Required work ▸
The answer should hold only the lines from the one containing "na Breakouts premium-valuta" through the one containing "المعهود؟ في أطلس" in the entries below, copied exactly, without pictures.

The records ▸

--------------------------------

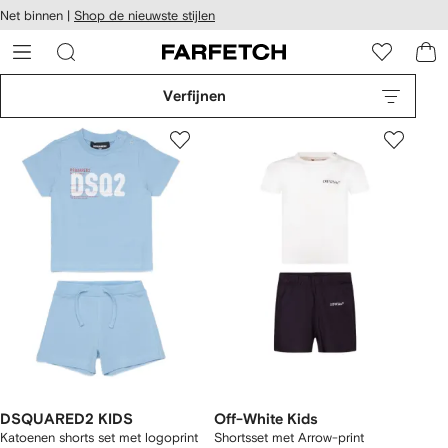
a over en
Net binnen |
Shop de nieuwste stijlen
gankelijkheid
a naar de
 FARFETCH
oofdpagina
Verfijnen
DSQUARED2 KIDS
Off-White Kids
Katoenen shorts set met logoprint
Shortsset met Arrow-print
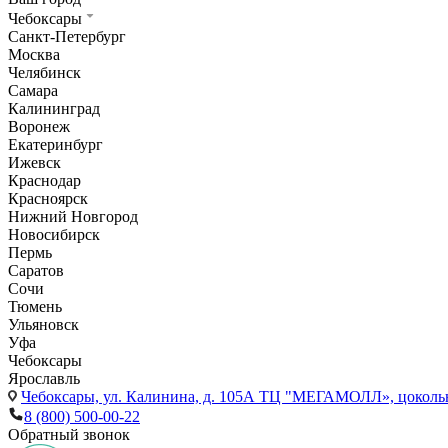
Чебоксары
Санкт-Петербург
Москва
Челябинск
Самара
Калининград
Воронеж
Екатеринбург
Ижевск
Краснодар
Красноярск
Нижний Новгород
Новосибирск
Пермь
Саратов
Сочи
Тюмень
Ульяновск
Уфа
Чебоксары
Ярославль
Чебоксары,
ул. Калинина, д. 105А ТЦ "МЕГАМОЛЛ», цоколь
8 (800) 500-00-22
Обратный звонок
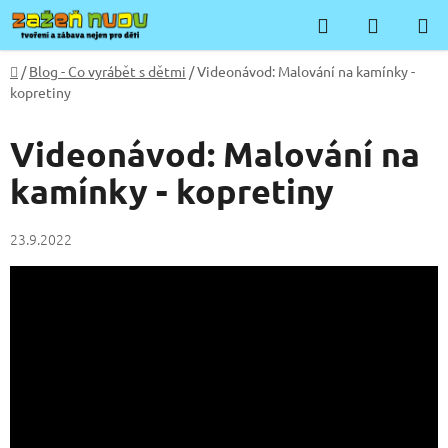
Přejít
Hledat
NÁKUP
na
KOŠÍK
obsah
Domů
/
Blog - Co vyrábět s dětmi
/
Videonávod: Malování na kamínky -
kopretiny
Videonávod: Malování na
kamínky - kopretiny
23.9.2022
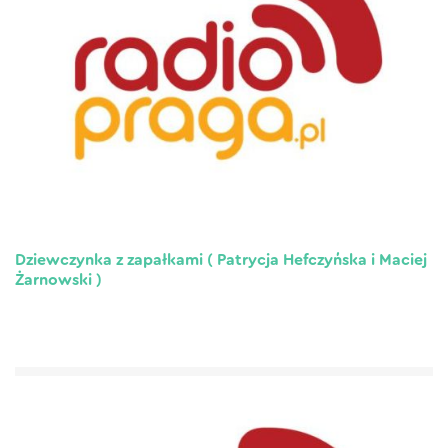
Dziewczynka z zapałkami ( Patrycja Hefczyńska i Maciej
Żarnowski )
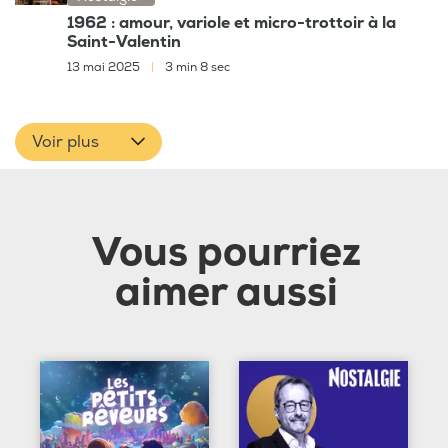
1962 : amour, variole et micro-trottoir à la
Saint-Valentin
13 mai 2025
|
3 min 8 sec
Voir plus
Vous pourriez
aimer aussi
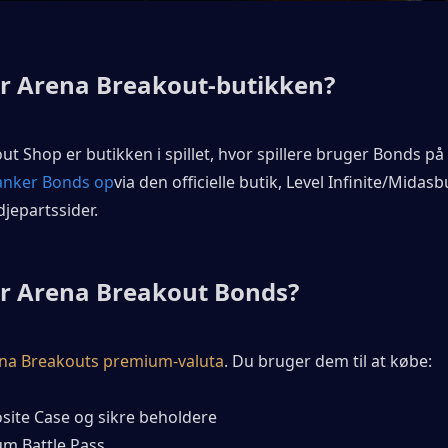
r Arena Breakout-butikken?
t Shop er butikken i spillet, hvor spillere bruger Bonds p
anker Bonds op
via den officielle butik, Level Infinite/Midasbu
jepartssider.
r Arena Breakout Bonds?
na Breakouts premium-valuta
. Du bruger dem til at købe:
ite Case og sikre beholdere
m Battle Pass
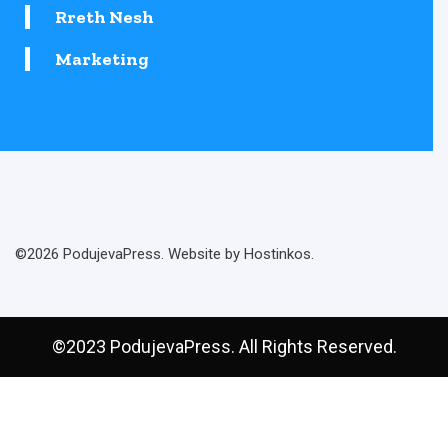
Rreth Nesh
Marketing
©2026 PodujevaPress. Website by Hostinkos.
©2023 PodujevaPress. All Rights Reserved.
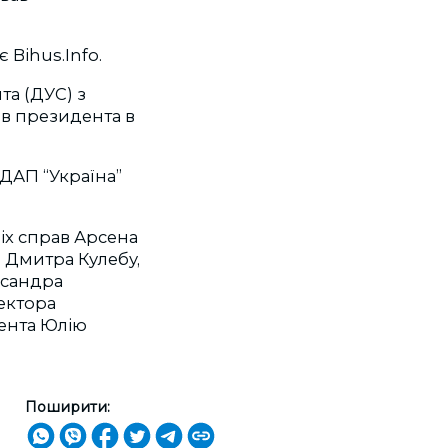
 Bihus.Info.
а (ДУС) з
ив президента в
 ДАП “Україна”
іх справ Арсена
 Дмитра Кулебу,
ксандра
ектора
ента Юлію
Поширити:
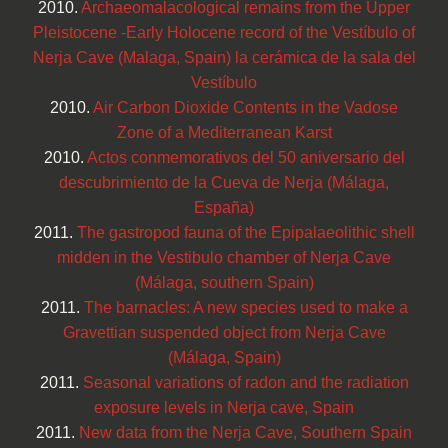
2010.
Archaeomalacological remains from the Upper
Pleistocene -Early Holocene record of the Vestíbulo of
Nerja Cave (Malaga, Spain) la cerámica de la sala del
Vestíbulo
2010.
Air Carbon Dioxide Contents in the Vadose
Zone of a Mediterranean Karst
2010.
Actos conmemorativos del 50 aniversario del
descubrimiento de la Cueva de Nerja (Málaga,
España)
2011.
The gastropod fauna of the Epipalaeolithic shell
midden in the Vestibulo chamber of Nerja Cave
(Málaga, southern Spain)
2011.
The barnacles: A new species used to make a
Gravettian suspended object from Nerja Cave
(Málaga, Spain)
2011.
Seasonal variations of radon and the radiation
exposure levels in Nerja cave, Spain
2011.
New data from the Nerja Cave, Southern Spain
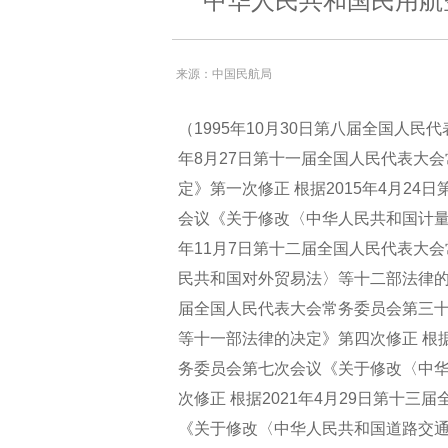
中华人民共和国民用航空
来源：中国民航局
（1995年10月30日第八届全国人民
年8月27日第十一届全国人民代表大
定》第一次修正 根据2015年4月2
会议《关于修改〈中华人民共和国计量
年11月7日第十二届全国人民代表大
民共和国对外贸易法〉等十二部法律的决
届全国人民代表大会常务委员会第三
等十一部法律的决定》第四次修正 根据
务委员会第七次会议《关于修改〈中
次修正 根据2021年4月29日第十
《关于修改〈中华人民共和国道路交通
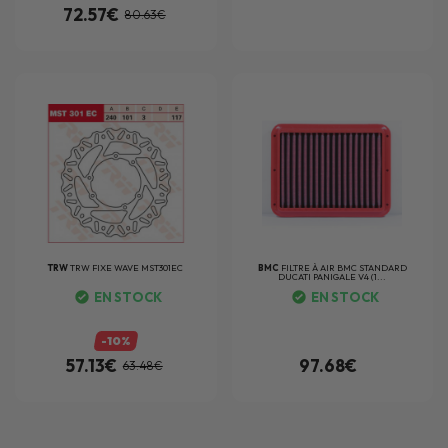
72.57€
80.63€
TRW
TRW FIXE WAVE MST301EC
BMC
FILTRE À AIR BMC STANDARD
DUCATI PANIGALE V4 (1...
EN STOCK
EN STOCK
-10%
57.13€
97.68€
63.48€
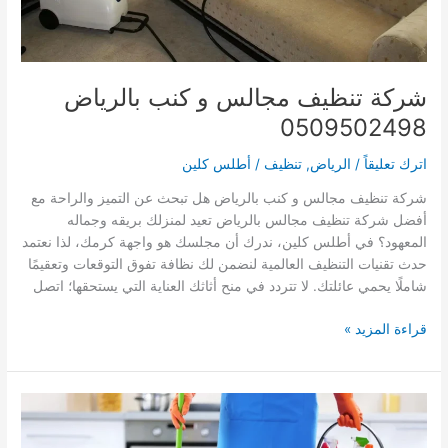
شركة تنظيف مجالس و كنب بالرياض
0509502498
اترك تعليقاً
/
الرياض
,
تنظيف
/
أطلس كلين
شركة تنظيف مجالس و كنب بالرياض هل تبحث عن التميز والراحة مع
أفضل شركة تنظيف مجالس بالرياض تعيد لمنزلك بريقه وجماله
المعهود؟ في أطلس كلين، ندرك أن مجلسك هو واجهة كرمك، لذا نعتمد
حدث تقنيات التنظيف العالمية لنضمن لك نظافة تفوق التوقعات وتعقيمًا
شاملًا يحمي عائلتك. لا تتردد في منح أثاثك العناية التي يستحقها؛ اتصل
شركة
قراءة المزيد »
تنظيف
مجالس
و
كنب
بالرياض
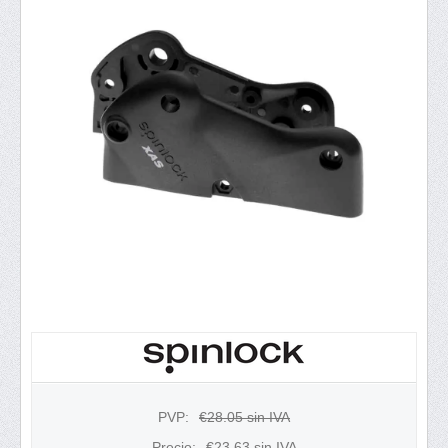
PVP:
€
28.05
sin IVA
Precio:
€
23.63
sin IVA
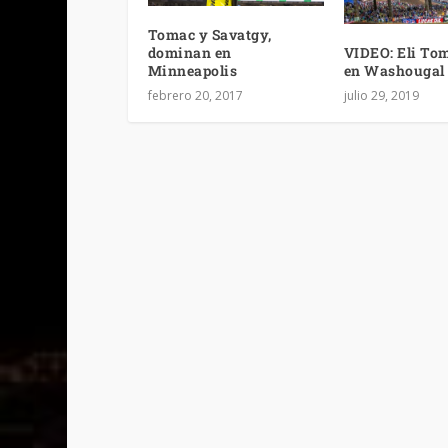
Tomac y Savatgy,
VIDEO: Eli To
dominan en
en Washougal
Minneapolis
julio 29, 2019
febrero 20, 2017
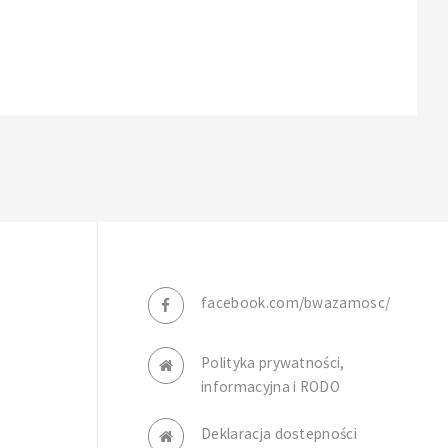
facebook.com/bwazamosc/
Polityka prywatności,
informacyjna i RODO
Deklaracja dostepności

--------------------------------

Solved problem ▸
na Breakouts premium-valuta
. Du bruger dem til at købe:
ite Case og sikre beholdere
m Battle Pass
Rreth Nesh
Marketing
©2026 PodujevaPress. Website by Hostinkos.
©2023 PodujevaPress. All Rights Reserved.
 Bihus.Info.
а (ДУС) з
ив президента в
 ДАП “Україна”
іх справ Арсена
 Дмитра Кулебу,
ксандра
ектора
ента Юлію
Поширити:
2010.
Archaeomalacological remains from the Upper
Pleistocene -Early Holocene record of the Vestíbulo of
Nerja Cave (Malaga, Spain) la cerámica de la sala del
Vestíbulo
2010.
Air Carbon Dioxide Contents in the Vadose
Zone of a Mediterranean Karst
2010.
Actos conmemorativos del 50 aniversario del
descubrimiento de la Cueva de Nerja (Málaga,
España)
2011.
The gastropod fauna of the Epipalaeolithic shell
midden in the Vestibulo chamber of Nerja Cave
(Málaga, southern Spain)
2011.
The barnacles: A new species used to make a
Gravettian suspended object from Nerja Cave
(Málaga, Spain)
2011.
Seasonal variations of radon and the radiation
exposure levels in Nerja cave, Spain
2011.
New data from the Nerja Cave, Southern Spain
中华人民共和国民用航空
来源：中国民航局
（1995年10月30日第八届全国人民
年8月27日第十一届全国人民代表大
定》第一次修正 根据2015年4月2
会议《关于修改〈中华人民共和国计量
年11月7日第十二届全国人民代表大
民共和国对外贸易法〉等十二部法律的决
届全国人民代表大会常务委员会第三
等十一部法律的决定》第四次修正 根据
务委员会第七次会议《关于修改〈中
次修正 根据2021年4月29日第十
《关于修改〈中华人民共和国道路交通
72.57€
80.63€
TRW
TRW FIXE WAVE MST301EC
BMC
FILTRE À AIR BMC STANDARD
DUCATI PANIGALE V4 (1...
EN STOCK
EN STOCK
-10%
57.13€
97.68€
63.48€
شركة تنظيف مجالس و كنب بالرياض
0509502498
اترك تعليقاً
/
الرياض
,
تنظيف
/
أطلس كلين
شركة تنظيف مجالس و كنب بالرياض هل تبحث عن التميز والراحة مع
أفضل شركة تنظيف مجالس بالرياض تعيد لمنزلك بريقه وجماله
المعهود؟ في أطلس كلين، ندرك أن مجلسك هو واجهة كرمك، لذا نعتمد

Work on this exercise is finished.